After that, I don’t know. I don’t want to call it intuition or something—I don’t know if I believe that—but I do the best I can to curate on the basis of need. That’s something that Holly Block told me—she’s the director of the Bronx Museum now, but was a curator back in the ‘80s at my first job. She was talking about the need for the artist to live, to work, to have money. Now, I’ve taken that and twisted it so that for me, I try to choose the artists who are relevant, who we need now in the discussion.
Tomma Abts is a perfect example. I really felt like we needed Tomma to stir up the painting discussion that was happening in the late 1990s and the early 2000s. We needed her to up the ante with her work—that ugly, wonderful abstraction. Paintings that only a mother could love. Of course, now all think they’re beautiful.

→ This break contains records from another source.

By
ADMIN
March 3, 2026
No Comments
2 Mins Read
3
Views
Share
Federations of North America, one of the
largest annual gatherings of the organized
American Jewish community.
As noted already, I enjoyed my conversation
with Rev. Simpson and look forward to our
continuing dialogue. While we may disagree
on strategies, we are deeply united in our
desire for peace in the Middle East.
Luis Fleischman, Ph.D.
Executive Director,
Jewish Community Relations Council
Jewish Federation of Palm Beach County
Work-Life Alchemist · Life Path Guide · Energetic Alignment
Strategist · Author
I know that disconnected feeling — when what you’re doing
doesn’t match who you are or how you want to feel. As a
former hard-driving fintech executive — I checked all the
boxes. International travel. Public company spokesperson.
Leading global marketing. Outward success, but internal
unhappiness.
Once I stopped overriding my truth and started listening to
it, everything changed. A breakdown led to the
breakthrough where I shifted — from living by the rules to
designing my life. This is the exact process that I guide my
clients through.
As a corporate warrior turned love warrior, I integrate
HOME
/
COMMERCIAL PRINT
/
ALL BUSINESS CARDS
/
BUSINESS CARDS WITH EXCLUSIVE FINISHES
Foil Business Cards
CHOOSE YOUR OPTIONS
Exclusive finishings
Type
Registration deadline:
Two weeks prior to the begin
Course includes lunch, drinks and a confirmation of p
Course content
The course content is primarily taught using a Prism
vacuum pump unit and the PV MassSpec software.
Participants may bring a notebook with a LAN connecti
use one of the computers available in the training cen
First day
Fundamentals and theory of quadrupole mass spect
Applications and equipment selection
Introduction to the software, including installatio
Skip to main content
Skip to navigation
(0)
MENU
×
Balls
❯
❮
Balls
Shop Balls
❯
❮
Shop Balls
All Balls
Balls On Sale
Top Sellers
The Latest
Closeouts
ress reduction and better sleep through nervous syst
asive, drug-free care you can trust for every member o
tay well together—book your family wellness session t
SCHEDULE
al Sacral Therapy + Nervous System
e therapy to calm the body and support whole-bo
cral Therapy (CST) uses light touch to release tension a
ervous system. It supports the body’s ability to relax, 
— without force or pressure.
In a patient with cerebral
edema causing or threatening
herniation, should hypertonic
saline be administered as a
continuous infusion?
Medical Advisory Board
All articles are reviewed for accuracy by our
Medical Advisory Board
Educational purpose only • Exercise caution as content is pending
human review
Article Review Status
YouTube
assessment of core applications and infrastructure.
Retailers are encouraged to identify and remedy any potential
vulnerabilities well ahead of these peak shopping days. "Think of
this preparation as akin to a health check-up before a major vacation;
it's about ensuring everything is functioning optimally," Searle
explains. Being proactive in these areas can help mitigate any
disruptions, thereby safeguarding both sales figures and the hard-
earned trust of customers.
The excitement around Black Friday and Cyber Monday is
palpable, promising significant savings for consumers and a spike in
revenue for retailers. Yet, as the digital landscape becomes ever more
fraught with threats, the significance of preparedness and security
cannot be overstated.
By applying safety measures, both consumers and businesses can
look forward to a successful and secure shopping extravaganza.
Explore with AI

It almost sounds like an instrumental way of using of the artist. There’s tons of art being made, but what you’re interested in is, as you said, the art that’s necessary for pushing the conversation forward.
I think so. I mean, that’s my job. I’m not buying art. I work in a big museum that 5,000 people go to per day. It’s not so easy to get right, by the way. Sometimes you don’t. And not getting it right doesn’t mean bad reviews from your colleagues in the art world—it means nobody goes to the show and it’s not in the discussion. That’s bad.